Vor über zehn Jahren habe ich meinem Vater mal einen Brief schreiben müssen. Es war ein wirklich schwerer Brief, am liebsten wollte ich ihn gar nicht schreiben – und abgeschickt habe ich ihn auch nicht. Er liegt noch heute in einer Schublade. Trotzdem würde ich sagen, dass dieser Brief mein Leben verändert hat. Es war die Idee eines Therapeuten gewesen, meinem Vater einmal alles zu schreiben, was ich mir von ihm gewünscht und nie bekommen habe. Man ahnt relativ schnell, dass es sich bei diesen Wünschen nicht um Puppen und Reitstunden handelte, oder? Ich schrieb den Brief, obwohl ich keine Ahnung hatte, was das bringen sollte. Und obwohl es natürlich eine verdammt traurige Angelegenheit war.
Ich gestand meinem Vater – aber vielmehr noch mir – all die Dinge ein, nach denen ich mich jahrzehntelang vergeblich gesehnt habe. Liebe, Aufmerksamkeit, Lob und Anerkennung. Als ich fertig war, weinte ich fürchterlich und schloss den Brief dann weg. Bis heute hat mein Vater ihn nicht gelesen. Das merkwürdige aber war, dass unsere Beziehung sich danach trotzdem veränderte.
Schritt für Schritt, Jahr für Jahr wurde es einfacher für mich, kam eine ungeahnte Lässigkeit in unseren Umgang. Bis ich irgendwann merkte: Etwas ist anders geworden. Wir haben heute zwar bestimmt nicht das, was man eine gute Beziehung nennt. Aber aus unerfindlichen Gründen haben wir nun eine Beziehung, mit der ich gut leben kann.

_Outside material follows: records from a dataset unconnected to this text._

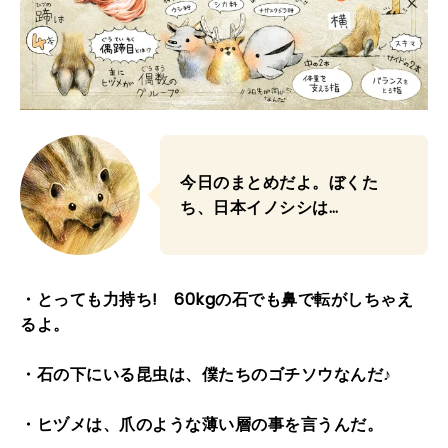
今日のまとめだよ。ぼくた
ち、日本イノシシは…
・とっても力持ち! 60kgの石でも鼻で転がしちゃえ
るよ。
・石の下にいる昆虫は、僕たちのゴチソウなんだ♪
・ヒヅメは、爪のような薄い層の事を言うんだ。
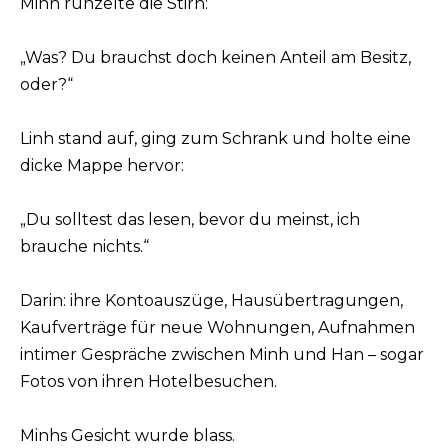
Minh runzelte die Stirn:
„Was? Du brauchst doch keinen Anteil am Besitz,
oder?“
Linh stand auf, ging zum Schrank und holte eine
dicke Mappe hervor:
„Du solltest das lesen, bevor du meinst, ich
brauche nichts.“
Darin: ihre Kontoauszüge, Hausübertragungen,
Kaufverträge für neue Wohnungen, Aufnahmen
intimer Gespräche zwischen Minh und Han – sogar
Fotos von ihren Hotelbesuchen.
Minhs Gesicht wurde blass.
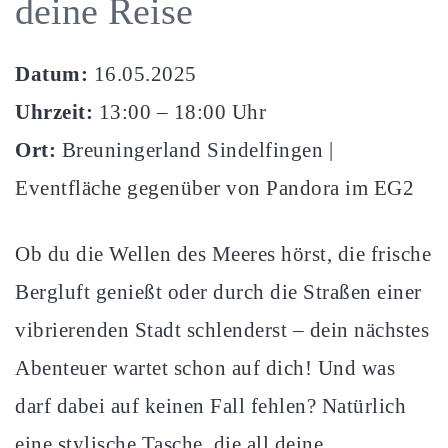
deine Reise
Datum:
16.05.2025
Uhrzeit:
13:00 – 18:00 Uhr
Ort:
Breuningerland Sindelfingen |
Eventfläche gegenüber von Pandora im EG2
Ob du die Wellen des Meeres hörst, die frische
Bergluft genießt oder durch die Straßen einer
vibrierenden Stadt schlenderst – dein nächstes
Abenteuer wartet schon auf dich! Und was
darf dabei auf keinen Fall fehlen? Natürlich
eine stylische Tasche, die all deine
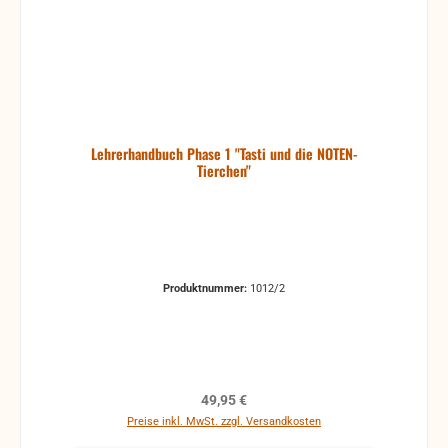
Lehrerhandbuch Phase 1 "Tasti und die NOTEN-
Tierchen"
Produktnummer:
1012/2
Regulärer Preis:
49,95 €
Preise inkl. MwSt. zzgl. Versandkosten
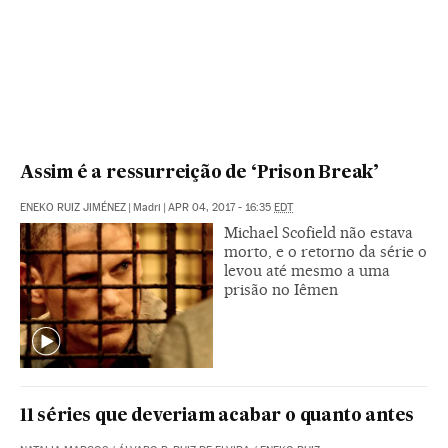
Assim é a ressurreição de ‘Prison Break’
ENEKO RUIZ JIMÉNEZ
|
Madri
|
APR 04, 2017 - 16:35
EDT
Michael Scofield não estava
morto, e o retorno da série o
levou até mesmo a uma
prisão no Iêmen
11 séries que deveriam acabar o quanto antes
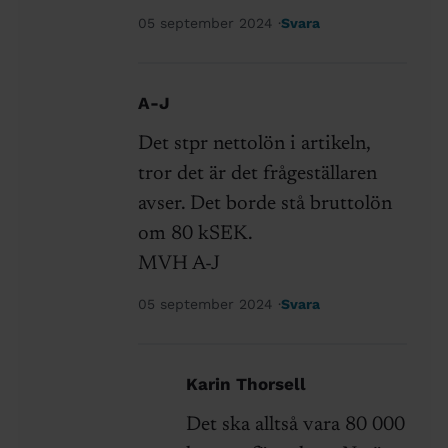
05 september 2024
Svara
A-J
Det stpr nettolön i artikeln,
tror det är det frågeställaren
avser. Det borde stå bruttolön
om 80 kSEK.
MVH A-J
05 september 2024
Svara
Karin Thorsell
Det ska alltså vara 80 000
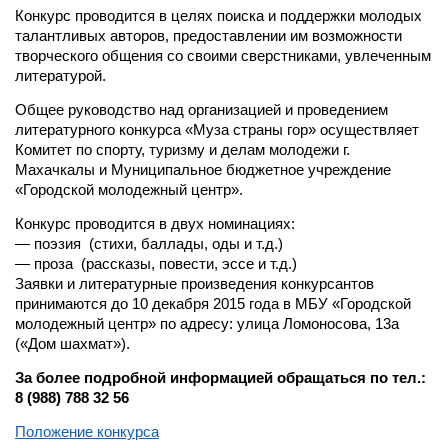
Конкурс проводится в целях поиска и поддержки молодых
талантливых авторов, предоставлении им возможности
творческого общения со своими сверстниками, увлеченным
литературой.
Общее руководство над организацией и проведением
литературного конкурса «Муза страны гор» осуществляет
Комитет по спорту, туризму и делам молодежи г.
Махачкалы и Муниципальное бюджетное учреждение
«Городской молодежный центр».
Конкурс проводится в двух номинациях:
— поэзия (стихи, баллады, оды и т.д.)
— проза (рассказы, повести, эссе и т.д.)
Заявки и литературные произведения конкурсантов
принимаются до 10 декабря 2015 года в МБУ «Городской
молодежный центр» по адресу: улица Ломоносова, 13а
(«Дом шахмат»).
За более подробной информацией обращаться по тел.:
8 (988) 788 32 56
Положение конкурса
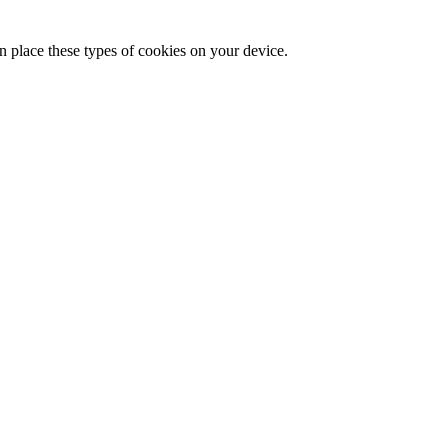
n place these types of cookies on your device.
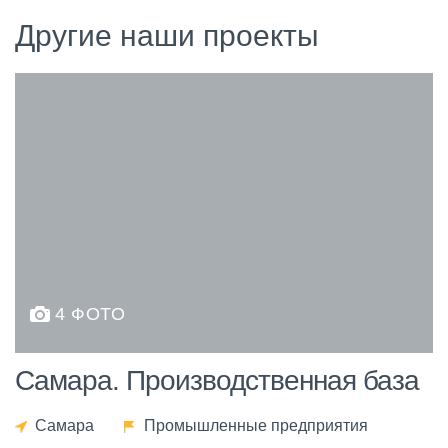
Другие наши проекты
4 ФОТО
Самара. Производственная база
Самара
Промышленные предприятия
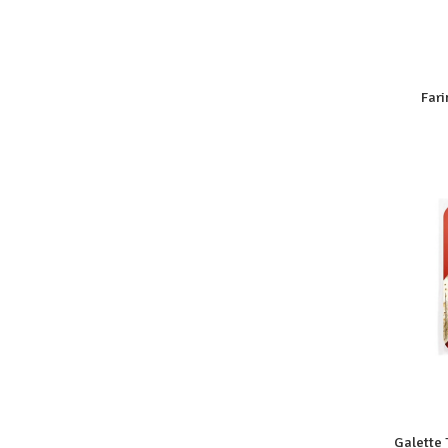
Fari
Galette 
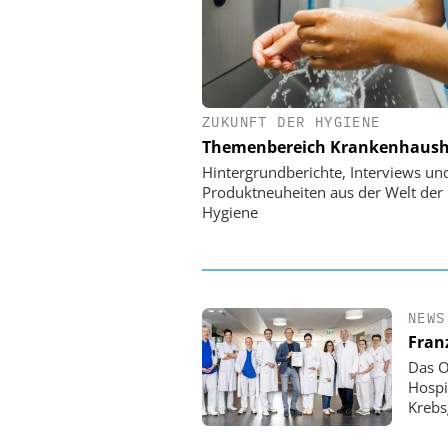
ZUKUNFT DER HYGIENE
EASY SOFTWARE
Themenbereich Krankenhaush
Digitalisierung 
Personalmanagement: Vo
Hintergrundberichte, Interviews un
Ordnung zur KI-fähigen
Produktneuheiten aus der Welt der
Hygiene
NEWS
Fran
Das O
Hospi
Krebs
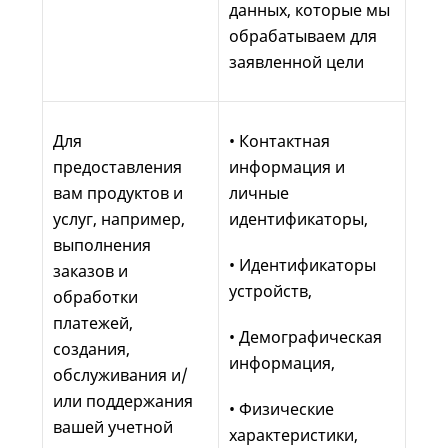
данных, которые мы
обрабатываем для
заявленной цели
Для
• Контактная
предоставления
информация и
вам продуктов и
личные
услуг, например,
идентификаторы,
выполнения
• Идентификаторы
заказов и
устройств,
обработки
платежей,
• Демографическая
создания,
информация,
обслуживания и/
или поддержания
• Физические
вашей учетной
характеристики,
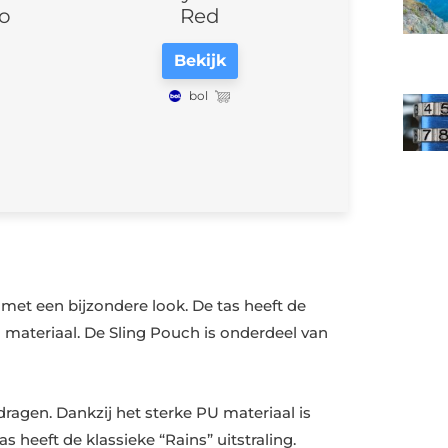
Red
Black
Bekijk
Bekijk
bol
travelbags.nl
(€71,96)
Toon alle verkopers (3)
 met een bijzondere look. De tas heeft de
materiaal. De Sling Pouch is onderdeel van
ragen. Dankzij het sterke PU materiaal is
heeft de klassieke “Rains” uitstraling.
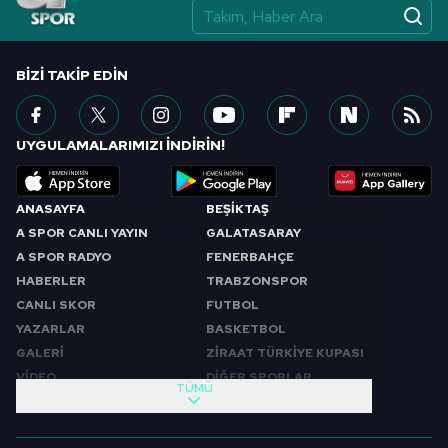
BIZI TAKIP EDIN
UYGULAMALARIMIZI İNDİRİN!
ANASAYFA
BEŞİKTAŞ
A SPOR CANLI YAYIN
GALATASARAY
A SPOR RADYO
FENERBAHÇE
HABERLER
TRABZONSPOR
CANLI SKOR
FUTBOL
YAZARLAR
BASKETBOL
GALERİ
ZİRAAT TÜRKİYE KUPASI
VİDEO
DİĞER SPORLAR
TÜMÜ
PROGRAMLAR
VIDEO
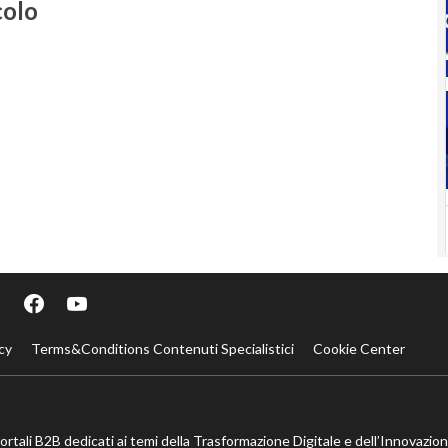
colo
cy
Terms&Conditions Contenuti Specialistici
Cookie Center
portali B2B dedicati ai temi della Trasformazione Digitale e dell’Innovazio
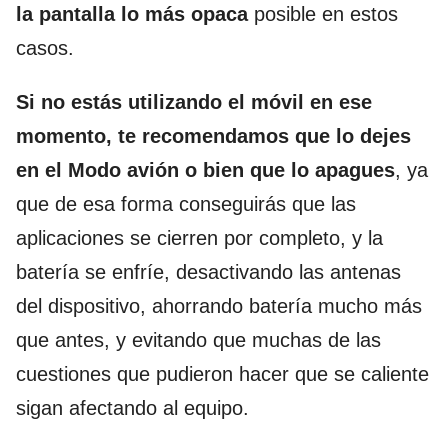
la pantalla lo más opaca
posible en estos
casos.
Si no estás utilizando el móvil en ese
momento, te recomendamos que lo dejes
en el Modo avión o bien que lo apagues
, ya
que de esa forma conseguirás que las
aplicaciones se cierren por completo, y la
batería se enfríe, desactivando las antenas
del dispositivo, ahorrando batería mucho más
que antes, y evitando que muchas de las
cuestiones que pudieron hacer que se caliente
sigan afectando al equipo.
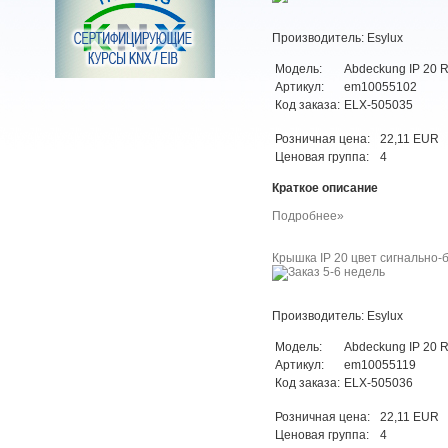
Производитель: Esylux
Модель:
Abdeckung IP 20 
Артикул:
em10055102
Код заказа:
ELX-505035
Розничная цена:
22,11 EUR
Ценовая группа:
4
Краткое описание
Подробнее»
Крышка IP 20 цвет сигнально-б
Производитель: Esylux
Модель:
Abdeckung IP 20 
Артикул:
em10055119
Код заказа:
ELX-505036
Розничная цена:
22,11 EUR
Ценовая группа:
4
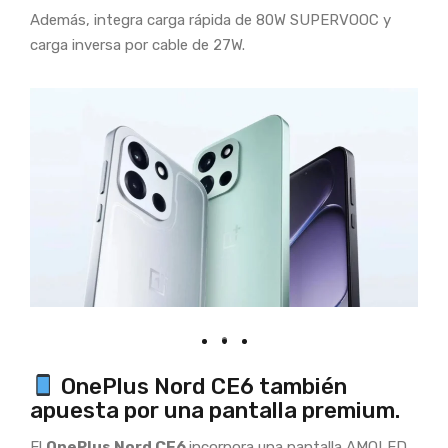
Además, integra carga rápida de 80W SUPERVOOC y
carga inversa por cable de 27W.
OnePlus Nord CE6 también
apuesta por una pantalla premium.
El
OnePlus Nord CE6
incorpora una pantalla AMOLED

Zehn Jahre später – ich sitze gerade einer Hamburger Psychologin und Autorin gegenüber – fällt plötzlich der Groschen. Sandra Konrad hat das Buch „Nicht ohne meine Eltern“ geschrieben. Ein Buch, in dem sie aufklärt, wie viele Menschen auch im Erwachsenenalter noch auf belastende Weise emotional abhängig von ihren Müttern und Väter sind.
Als ich ihr die Geschichte von meinem Brief erzähle, nickt sie wissend. Auch sie rät in bestimmten Fällen dazu, solche Briefe zu schreiben: „Und es ist tatsächlich egal, ob diese Briefe am Ende abgeschickt werden oder nicht. Es geht darum, sich einmal alles unzensiert von der Seele zu schreiben. Welche Sehnsüchte wir haben, welche Bedürfnisse und Wünsche, die Eltern nie erfüllt haben. Es geht darum, die eigenen Verletzungen nicht weiter beiseitezuschieben, sondern das zu betrauern, was nie war und was wahrscheinlich auch nie sein wird.“
„Zum Prozess der gesunden Ablösung gehöre es laut Konrad, irgendwann aufzuhören, sich die Eltern so zu wünschen, wie sie nie waren.“ -
„Anzuerkennen, dass sie das, was wir uns immer gewünscht hätten, offensichtlich gar nicht geben können.“ Diese Erkenntnis sei sehr schmerzhaft, aber eben auch ein Schritt ins Erwachsenwerden. Denn erst, wenn wir falsche Hoffnungen an die Eltern aufgeben, könne die ständige Enttäuschung nachlassen. „Stattdessen können wir beginnen, uns selbst zu versorgen. Unser Leben in die Hand zu nehmen und weniger um die Eltern zu kreisen oder das, was sie uns vermeintlich noch geben sollten.“ Diese neue, reifere Haltung wirke sich dann oft auch sehr positiv auf die Beziehung zu den Eltern aus.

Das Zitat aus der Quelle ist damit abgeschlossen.